The reader must appeal to his own heart, to acquire a just idea of Renaldo's feelings, when every tittle of these promises was fulfilled, and the merchant refused to take one farthing by way of premium, contenting himself with the slender security of a personal bond. He was, in truth, overwhelmed with the obligation, and certainly disposed to believe that his benefactor was something more than human. As for Fathom, his sentiments took a different turn; and he scrupled not to impute all this kindness to some deep-laid interested scheme, the scope of which he could not at present comprehend.

After the tumults of the young gentleman's joy had subsided, and he found himself eased of that burdensome poverty under which he had groaned so long, his thoughts, which before were dissipated upon the various circumstances of distress, began to collect themselves in a body, and to resume their deliberations upon a subject which they had been long accustomed to consider; this was no other than the forlorn Monimia, whose idea now emerged in his bosom, being disencumbered of one part of the load by which it had been depressed. He mentioned her name to Fathom with marks of the most melting compassion, deplored her apostasy, and, while he protested that he had divorced her for ever from his heart, expressed an inclination to see her once more before his departure, that he might in person exhort her to penitence and reformation.

Our adventurer, who dreaded such an interview as the infallible means of his own ruin, resisted the proposal with the whole power of his elocution. He affirmed, that Renaldo's desire was a manifest proof that he still retained part of the fatal poison which that enchantress had spread within his veins; and that the sight of her, softened by his reproaches into tears and affected contrition, would dispel his resentment, disable his manhood, and blow the embers of his former passion to such a rage, as would hurry him on to a reconciliation, which would debase his honour, and ruin his future peace. In a word, Ferdinand described the danger that would attend the meeting in such emphatic terms, that the Hungarian started with horror at the picture which he drew, and in this particular conformed with the admonition of his friend.

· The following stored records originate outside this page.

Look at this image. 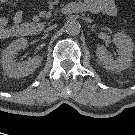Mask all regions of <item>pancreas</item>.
I'll return each mask as SVG.
<instances>
[{
	"label": "pancreas",
	"instance_id": "cf45deb5",
	"mask_svg": "<svg viewBox=\"0 0 135 135\" xmlns=\"http://www.w3.org/2000/svg\"><path fill=\"white\" fill-rule=\"evenodd\" d=\"M23 26L29 27V28H34L36 31L39 30L37 25H33V24H30V23H25V24H23Z\"/></svg>",
	"mask_w": 135,
	"mask_h": 135
}]
</instances>
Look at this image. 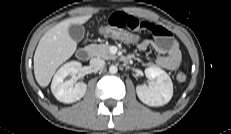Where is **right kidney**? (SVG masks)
Here are the masks:
<instances>
[{
    "label": "right kidney",
    "instance_id": "right-kidney-1",
    "mask_svg": "<svg viewBox=\"0 0 231 134\" xmlns=\"http://www.w3.org/2000/svg\"><path fill=\"white\" fill-rule=\"evenodd\" d=\"M81 63L71 61L64 64L54 75L51 91L55 98L63 103H73L80 100L86 93L87 85L83 82L75 83L73 79L64 81L71 75L75 77L81 70Z\"/></svg>",
    "mask_w": 231,
    "mask_h": 134
}]
</instances>
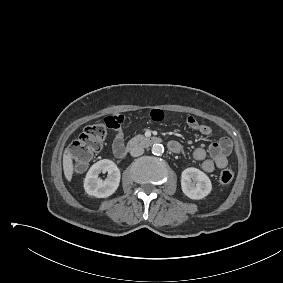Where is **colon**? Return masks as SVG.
<instances>
[{"label": "colon", "mask_w": 283, "mask_h": 283, "mask_svg": "<svg viewBox=\"0 0 283 283\" xmlns=\"http://www.w3.org/2000/svg\"><path fill=\"white\" fill-rule=\"evenodd\" d=\"M106 121L97 122L84 129L78 139L71 146V158L77 170H83L88 165L92 157L102 149L106 134ZM234 178L232 168L221 171L219 181L221 184H229Z\"/></svg>", "instance_id": "5ec220e1"}]
</instances>
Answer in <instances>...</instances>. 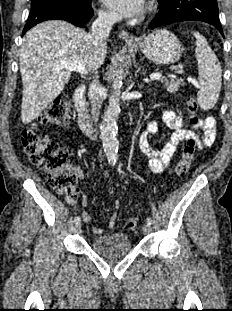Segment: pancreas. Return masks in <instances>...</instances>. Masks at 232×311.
<instances>
[{"label": "pancreas", "instance_id": "cf45deb5", "mask_svg": "<svg viewBox=\"0 0 232 311\" xmlns=\"http://www.w3.org/2000/svg\"><path fill=\"white\" fill-rule=\"evenodd\" d=\"M160 81L164 84V87L170 93H176L179 90V87L184 84L182 79H171L168 80L167 78L163 77Z\"/></svg>", "mask_w": 232, "mask_h": 311}]
</instances>
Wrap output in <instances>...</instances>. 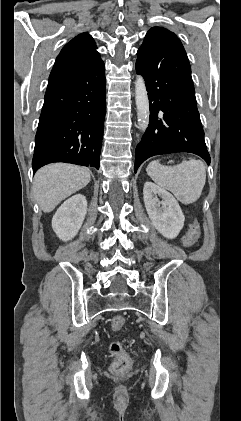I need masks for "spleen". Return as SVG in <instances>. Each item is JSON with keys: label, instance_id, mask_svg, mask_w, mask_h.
I'll use <instances>...</instances> for the list:
<instances>
[{"label": "spleen", "instance_id": "3e777b00", "mask_svg": "<svg viewBox=\"0 0 241 421\" xmlns=\"http://www.w3.org/2000/svg\"><path fill=\"white\" fill-rule=\"evenodd\" d=\"M147 174L160 187L169 190L183 204H192L201 196L206 181V167L201 160H183L175 166H163L159 160L146 168Z\"/></svg>", "mask_w": 241, "mask_h": 421}]
</instances>
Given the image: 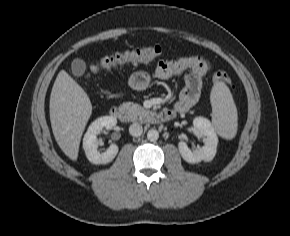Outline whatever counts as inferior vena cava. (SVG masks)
Here are the masks:
<instances>
[{"label": "inferior vena cava", "instance_id": "inferior-vena-cava-1", "mask_svg": "<svg viewBox=\"0 0 290 236\" xmlns=\"http://www.w3.org/2000/svg\"><path fill=\"white\" fill-rule=\"evenodd\" d=\"M143 132V128L140 124L138 123H133L132 125H130L129 127V133L132 135V136H135V137H138L142 134Z\"/></svg>", "mask_w": 290, "mask_h": 236}]
</instances>
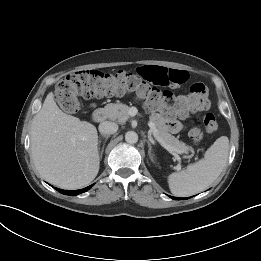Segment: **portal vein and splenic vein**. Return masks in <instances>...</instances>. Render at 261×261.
<instances>
[{
	"label": "portal vein and splenic vein",
	"instance_id": "portal-vein-and-splenic-vein-1",
	"mask_svg": "<svg viewBox=\"0 0 261 261\" xmlns=\"http://www.w3.org/2000/svg\"><path fill=\"white\" fill-rule=\"evenodd\" d=\"M148 126L150 127V131L153 133L154 137L156 138V140L169 152H171L176 158L177 160H180V157L178 155V152L175 148H173L172 146L166 144L161 138H159L157 136V130L155 127V124L152 121L148 122ZM178 169H180V166L178 167Z\"/></svg>",
	"mask_w": 261,
	"mask_h": 261
}]
</instances>
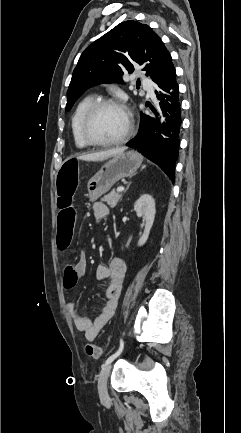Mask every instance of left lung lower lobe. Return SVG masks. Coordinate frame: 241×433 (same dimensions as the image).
Returning <instances> with one entry per match:
<instances>
[{"instance_id":"0a47b994","label":"left lung lower lobe","mask_w":241,"mask_h":433,"mask_svg":"<svg viewBox=\"0 0 241 433\" xmlns=\"http://www.w3.org/2000/svg\"><path fill=\"white\" fill-rule=\"evenodd\" d=\"M155 95L157 106L149 105L154 115L141 112L138 134L126 145L156 163L174 181L180 146L181 101L173 64L156 82Z\"/></svg>"}]
</instances>
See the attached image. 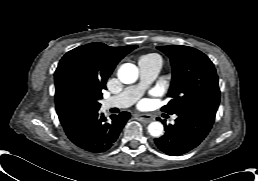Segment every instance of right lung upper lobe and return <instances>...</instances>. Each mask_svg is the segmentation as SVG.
Listing matches in <instances>:
<instances>
[{"label":"right lung upper lobe","instance_id":"1","mask_svg":"<svg viewBox=\"0 0 258 181\" xmlns=\"http://www.w3.org/2000/svg\"><path fill=\"white\" fill-rule=\"evenodd\" d=\"M137 45L109 47L103 43H90L67 52L55 71L56 87L69 73L74 74L93 90L102 94L106 81L116 64Z\"/></svg>","mask_w":258,"mask_h":181}]
</instances>
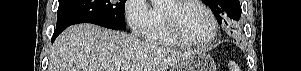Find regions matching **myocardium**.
<instances>
[{"mask_svg":"<svg viewBox=\"0 0 301 71\" xmlns=\"http://www.w3.org/2000/svg\"><path fill=\"white\" fill-rule=\"evenodd\" d=\"M169 3L173 4L175 7H182L187 4H194L201 7L207 16L210 19L212 25V31L210 36L202 42H196L189 40L183 33L179 23L175 20L171 12L167 11L164 7L162 8V13L167 25V28L173 38L184 46L195 47V48H204L212 44L215 40L217 33H218V23L217 20L212 13V11L202 2L199 0H169Z\"/></svg>","mask_w":301,"mask_h":71,"instance_id":"obj_1","label":"myocardium"}]
</instances>
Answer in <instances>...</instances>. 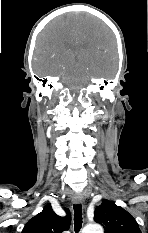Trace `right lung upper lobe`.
I'll use <instances>...</instances> for the list:
<instances>
[{"mask_svg":"<svg viewBox=\"0 0 148 233\" xmlns=\"http://www.w3.org/2000/svg\"><path fill=\"white\" fill-rule=\"evenodd\" d=\"M67 216L60 217L53 210L50 204L46 205L42 212L30 219L24 226L21 233H62L68 230L71 223L69 210Z\"/></svg>","mask_w":148,"mask_h":233,"instance_id":"cb5924a9","label":"right lung upper lobe"}]
</instances>
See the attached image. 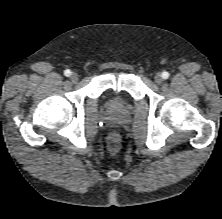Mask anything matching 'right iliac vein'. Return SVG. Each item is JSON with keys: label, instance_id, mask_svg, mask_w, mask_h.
<instances>
[{"label": "right iliac vein", "instance_id": "right-iliac-vein-1", "mask_svg": "<svg viewBox=\"0 0 222 219\" xmlns=\"http://www.w3.org/2000/svg\"><path fill=\"white\" fill-rule=\"evenodd\" d=\"M70 79L72 82H77L78 79H79V76L77 73L73 72L71 75H70Z\"/></svg>", "mask_w": 222, "mask_h": 219}]
</instances>
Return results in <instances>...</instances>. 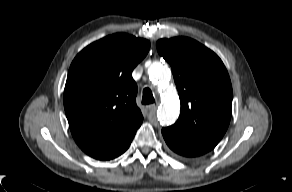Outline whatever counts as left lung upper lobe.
Instances as JSON below:
<instances>
[{"label": "left lung upper lobe", "instance_id": "left-lung-upper-lobe-1", "mask_svg": "<svg viewBox=\"0 0 292 192\" xmlns=\"http://www.w3.org/2000/svg\"><path fill=\"white\" fill-rule=\"evenodd\" d=\"M156 46L172 67L182 104L177 122L168 128L218 143L232 112V86L223 62L213 51L186 37L161 39Z\"/></svg>", "mask_w": 292, "mask_h": 192}]
</instances>
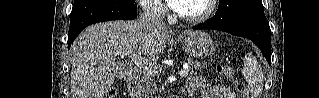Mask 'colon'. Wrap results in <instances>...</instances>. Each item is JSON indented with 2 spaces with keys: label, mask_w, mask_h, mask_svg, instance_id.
Listing matches in <instances>:
<instances>
[{
  "label": "colon",
  "mask_w": 319,
  "mask_h": 98,
  "mask_svg": "<svg viewBox=\"0 0 319 98\" xmlns=\"http://www.w3.org/2000/svg\"><path fill=\"white\" fill-rule=\"evenodd\" d=\"M217 71L223 77L231 80L234 84L235 89L243 98H251V94L249 92L248 86L244 81L237 80L235 78V73L232 68L226 65H218ZM117 90L112 87L107 91V98H114L116 96Z\"/></svg>",
  "instance_id": "colon-1"
}]
</instances>
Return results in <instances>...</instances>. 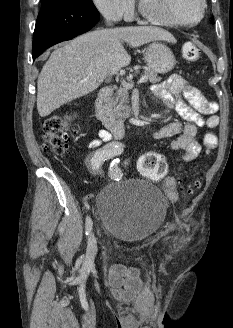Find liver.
<instances>
[{
	"label": "liver",
	"mask_w": 233,
	"mask_h": 328,
	"mask_svg": "<svg viewBox=\"0 0 233 328\" xmlns=\"http://www.w3.org/2000/svg\"><path fill=\"white\" fill-rule=\"evenodd\" d=\"M155 40L175 43L168 31L152 26L102 29L80 35L56 48L37 81V110L46 117L55 109L97 89L104 79L130 64L122 42L139 47Z\"/></svg>",
	"instance_id": "1"
}]
</instances>
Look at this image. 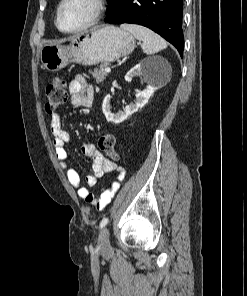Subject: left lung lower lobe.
Instances as JSON below:
<instances>
[{"mask_svg": "<svg viewBox=\"0 0 247 296\" xmlns=\"http://www.w3.org/2000/svg\"><path fill=\"white\" fill-rule=\"evenodd\" d=\"M183 0H111L104 21L146 26L171 44L183 57Z\"/></svg>", "mask_w": 247, "mask_h": 296, "instance_id": "0a47b994", "label": "left lung lower lobe"}]
</instances>
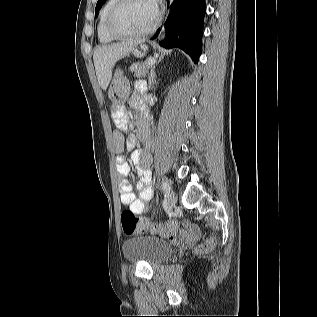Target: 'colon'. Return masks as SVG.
Listing matches in <instances>:
<instances>
[{
    "mask_svg": "<svg viewBox=\"0 0 317 317\" xmlns=\"http://www.w3.org/2000/svg\"><path fill=\"white\" fill-rule=\"evenodd\" d=\"M129 95V83L127 78L121 73L116 72L108 89V97L111 101L113 112L123 109ZM121 225L126 235L151 230L162 236L170 237L178 229V223L171 221L168 223L150 224L143 218H139L131 210H124L121 213ZM216 244L214 237L209 238L204 243L198 245V253L210 252Z\"/></svg>",
    "mask_w": 317,
    "mask_h": 317,
    "instance_id": "colon-1",
    "label": "colon"
}]
</instances>
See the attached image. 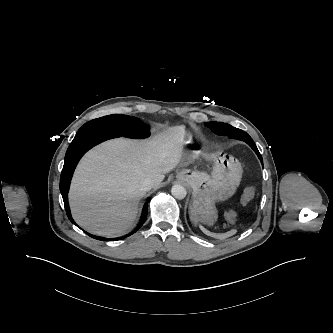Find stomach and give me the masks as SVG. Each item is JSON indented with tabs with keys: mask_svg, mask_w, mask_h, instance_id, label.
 Here are the masks:
<instances>
[{
	"mask_svg": "<svg viewBox=\"0 0 333 333\" xmlns=\"http://www.w3.org/2000/svg\"><path fill=\"white\" fill-rule=\"evenodd\" d=\"M202 151L195 150L198 158ZM211 172L198 169L183 168L177 172L176 178L192 188V201L189 215L192 223L199 222L213 225L218 218L216 201L230 198L240 184L242 166L238 159L224 152L206 155Z\"/></svg>",
	"mask_w": 333,
	"mask_h": 333,
	"instance_id": "0dacf381",
	"label": "stomach"
}]
</instances>
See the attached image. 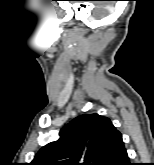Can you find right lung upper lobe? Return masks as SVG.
Segmentation results:
<instances>
[{"label":"right lung upper lobe","mask_w":154,"mask_h":165,"mask_svg":"<svg viewBox=\"0 0 154 165\" xmlns=\"http://www.w3.org/2000/svg\"><path fill=\"white\" fill-rule=\"evenodd\" d=\"M118 135L110 119L80 115L60 130L57 141L40 149L31 165H98Z\"/></svg>","instance_id":"right-lung-upper-lobe-1"}]
</instances>
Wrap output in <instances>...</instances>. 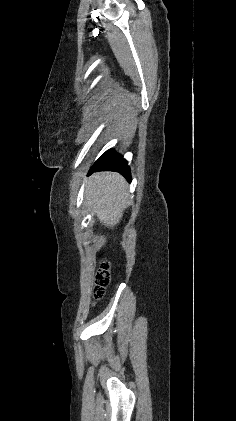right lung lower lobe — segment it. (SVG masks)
Instances as JSON below:
<instances>
[{
  "instance_id": "98d812e1",
  "label": "right lung lower lobe",
  "mask_w": 236,
  "mask_h": 421,
  "mask_svg": "<svg viewBox=\"0 0 236 421\" xmlns=\"http://www.w3.org/2000/svg\"><path fill=\"white\" fill-rule=\"evenodd\" d=\"M101 170L116 171L124 175L129 181L131 180L130 168L127 161L121 155L116 154L112 149L106 151L98 158L91 167L89 174Z\"/></svg>"
}]
</instances>
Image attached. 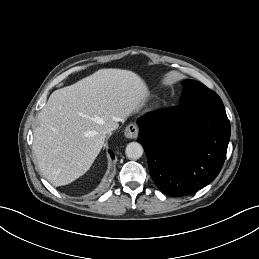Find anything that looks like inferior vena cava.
Returning a JSON list of instances; mask_svg holds the SVG:
<instances>
[{
	"label": "inferior vena cava",
	"instance_id": "602c4592",
	"mask_svg": "<svg viewBox=\"0 0 259 259\" xmlns=\"http://www.w3.org/2000/svg\"><path fill=\"white\" fill-rule=\"evenodd\" d=\"M115 129H116L115 125H110V126H107V127L104 128L103 133L106 135V134L111 133Z\"/></svg>",
	"mask_w": 259,
	"mask_h": 259
}]
</instances>
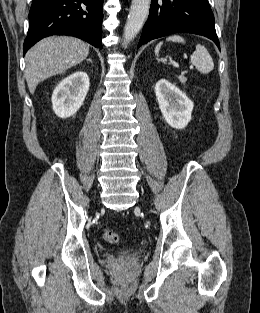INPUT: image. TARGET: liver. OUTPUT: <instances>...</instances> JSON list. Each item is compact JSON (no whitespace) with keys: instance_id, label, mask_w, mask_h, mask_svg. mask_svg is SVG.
Here are the masks:
<instances>
[{"instance_id":"6515ba94","label":"liver","mask_w":260,"mask_h":313,"mask_svg":"<svg viewBox=\"0 0 260 313\" xmlns=\"http://www.w3.org/2000/svg\"><path fill=\"white\" fill-rule=\"evenodd\" d=\"M89 54V45L69 36L47 37L26 54L25 78L31 94L44 79L81 63Z\"/></svg>"}]
</instances>
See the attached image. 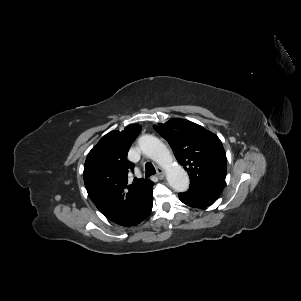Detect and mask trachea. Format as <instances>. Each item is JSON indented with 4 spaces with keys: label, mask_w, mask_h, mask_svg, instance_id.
Masks as SVG:
<instances>
[{
    "label": "trachea",
    "mask_w": 301,
    "mask_h": 301,
    "mask_svg": "<svg viewBox=\"0 0 301 301\" xmlns=\"http://www.w3.org/2000/svg\"><path fill=\"white\" fill-rule=\"evenodd\" d=\"M155 173H156V170H155L154 166L151 163H147L145 165V175H146V177H149V176H151Z\"/></svg>",
    "instance_id": "trachea-1"
}]
</instances>
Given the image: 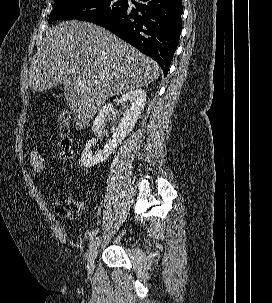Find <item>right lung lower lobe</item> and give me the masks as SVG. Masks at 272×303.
Returning <instances> with one entry per match:
<instances>
[{
	"instance_id": "obj_1",
	"label": "right lung lower lobe",
	"mask_w": 272,
	"mask_h": 303,
	"mask_svg": "<svg viewBox=\"0 0 272 303\" xmlns=\"http://www.w3.org/2000/svg\"><path fill=\"white\" fill-rule=\"evenodd\" d=\"M136 9L93 23L102 26L158 62L166 75L182 30V0H136Z\"/></svg>"
}]
</instances>
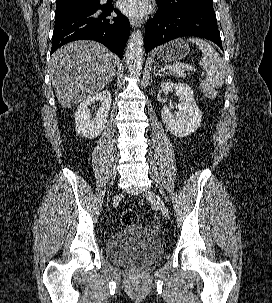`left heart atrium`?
<instances>
[{
  "label": "left heart atrium",
  "instance_id": "left-heart-atrium-1",
  "mask_svg": "<svg viewBox=\"0 0 272 303\" xmlns=\"http://www.w3.org/2000/svg\"><path fill=\"white\" fill-rule=\"evenodd\" d=\"M149 7V0H121L119 2L120 10L130 16H142Z\"/></svg>",
  "mask_w": 272,
  "mask_h": 303
}]
</instances>
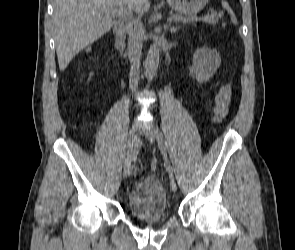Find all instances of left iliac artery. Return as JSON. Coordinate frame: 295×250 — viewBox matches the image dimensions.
I'll return each mask as SVG.
<instances>
[{
  "mask_svg": "<svg viewBox=\"0 0 295 250\" xmlns=\"http://www.w3.org/2000/svg\"><path fill=\"white\" fill-rule=\"evenodd\" d=\"M155 135H156V140L158 143V147L161 151V153L164 155L165 158V167L166 170L168 172L169 177L172 179L173 178V168L171 166V164L169 163V161L167 160V154H166V149H167V145H166V141L164 139V136L162 134V132L160 131V129L157 127L155 130Z\"/></svg>",
  "mask_w": 295,
  "mask_h": 250,
  "instance_id": "left-iliac-artery-1",
  "label": "left iliac artery"
}]
</instances>
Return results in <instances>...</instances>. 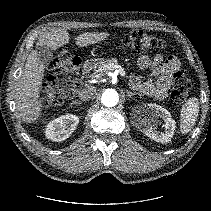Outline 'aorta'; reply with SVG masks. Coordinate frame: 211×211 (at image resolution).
<instances>
[{
    "label": "aorta",
    "instance_id": "obj_1",
    "mask_svg": "<svg viewBox=\"0 0 211 211\" xmlns=\"http://www.w3.org/2000/svg\"><path fill=\"white\" fill-rule=\"evenodd\" d=\"M119 102L118 92L114 89H106L101 96V103L106 107H114Z\"/></svg>",
    "mask_w": 211,
    "mask_h": 211
}]
</instances>
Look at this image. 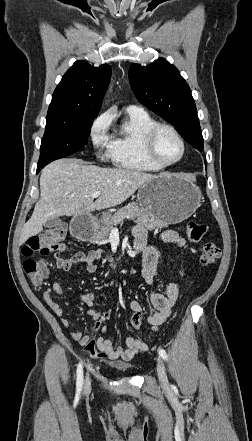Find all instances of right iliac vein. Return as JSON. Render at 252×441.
I'll use <instances>...</instances> for the list:
<instances>
[{"label": "right iliac vein", "instance_id": "right-iliac-vein-1", "mask_svg": "<svg viewBox=\"0 0 252 441\" xmlns=\"http://www.w3.org/2000/svg\"><path fill=\"white\" fill-rule=\"evenodd\" d=\"M90 387H91V380H90L89 375H87L86 379H85V386H84L85 393L89 392Z\"/></svg>", "mask_w": 252, "mask_h": 441}]
</instances>
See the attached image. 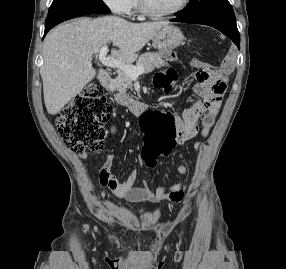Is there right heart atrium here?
Instances as JSON below:
<instances>
[{
  "label": "right heart atrium",
  "mask_w": 286,
  "mask_h": 269,
  "mask_svg": "<svg viewBox=\"0 0 286 269\" xmlns=\"http://www.w3.org/2000/svg\"><path fill=\"white\" fill-rule=\"evenodd\" d=\"M103 3L119 16H125L131 11V0H103Z\"/></svg>",
  "instance_id": "1"
}]
</instances>
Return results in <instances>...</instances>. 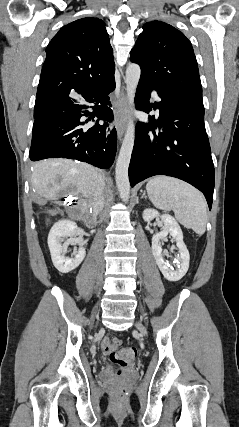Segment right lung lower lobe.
Listing matches in <instances>:
<instances>
[{
	"instance_id": "obj_1",
	"label": "right lung lower lobe",
	"mask_w": 239,
	"mask_h": 427,
	"mask_svg": "<svg viewBox=\"0 0 239 427\" xmlns=\"http://www.w3.org/2000/svg\"><path fill=\"white\" fill-rule=\"evenodd\" d=\"M114 89L113 76L100 85L64 90L44 99L45 105L34 117L30 159L63 157L109 168L116 155L115 128L109 123L91 127L86 123L94 118L113 120L108 94Z\"/></svg>"
}]
</instances>
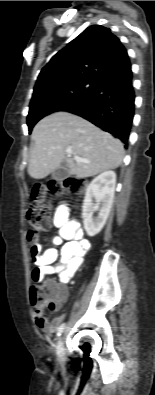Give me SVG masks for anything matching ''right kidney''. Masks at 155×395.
I'll return each mask as SVG.
<instances>
[{
    "instance_id": "1",
    "label": "right kidney",
    "mask_w": 155,
    "mask_h": 395,
    "mask_svg": "<svg viewBox=\"0 0 155 395\" xmlns=\"http://www.w3.org/2000/svg\"><path fill=\"white\" fill-rule=\"evenodd\" d=\"M115 184V172L105 171L94 178L86 189L82 217L84 228L91 237L97 235L106 223L114 200ZM97 211L98 215L94 217Z\"/></svg>"
}]
</instances>
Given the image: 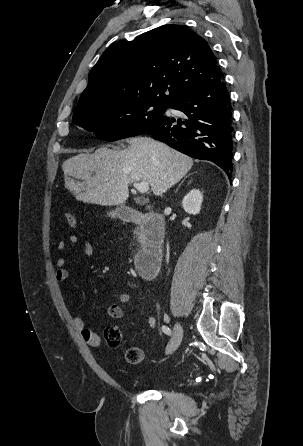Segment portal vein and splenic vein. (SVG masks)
I'll use <instances>...</instances> for the list:
<instances>
[{"label": "portal vein and splenic vein", "instance_id": "18ae733b", "mask_svg": "<svg viewBox=\"0 0 303 446\" xmlns=\"http://www.w3.org/2000/svg\"><path fill=\"white\" fill-rule=\"evenodd\" d=\"M133 186L141 193L144 194L149 190V183L146 181H141L134 183Z\"/></svg>", "mask_w": 303, "mask_h": 446}]
</instances>
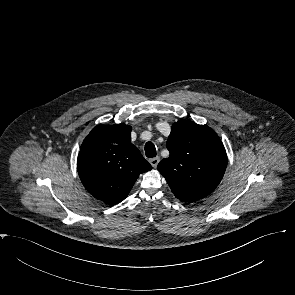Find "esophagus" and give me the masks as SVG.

One hundred pounds of the Jew's money was immediately appropriated for the payment of his most urgent debts; the like sum he presented to his friend Fathom, with a solemn promise of sharing with him whatever good fortune might await him in Germany. And though Monimia had forfeited all title to his regard, so ill could he bear the prospect of her distress, that he entrusted his dear companion with the half of what remained, to be expended for her use, fully resolving to screen her from the shocks and temptations of want, as the circumstances of his future fate would allow.

Fathom, far from opposing, applauded his generosity with marks of extreme wonder and admiration, assuring him, that she should be put in possession of his bounty immediately after his departure, he being unwilling to make her acquainted with her good fortune before that period, lest, finding his affairs in a fair way of being retrieved, she should be base enough to worship his returning prosperity, and, by false professions, and artful blandishments, seek to ensnare his heart anew.